What this task involves >> Restate each line of the listing exactly, without carrying over any pictures.

Data section >>
· · · ·
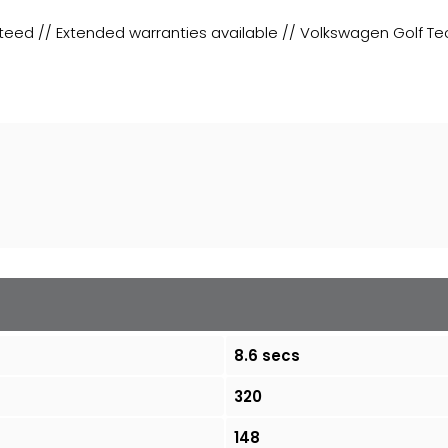
teed // Extended warranties available // Volkswagen Golf Tec
8.6 secs
320
148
· · · ·
Answer for this exercise >>
teed // Extended warranties available // Volkswagen Golf Tec
8.6 secs
320
148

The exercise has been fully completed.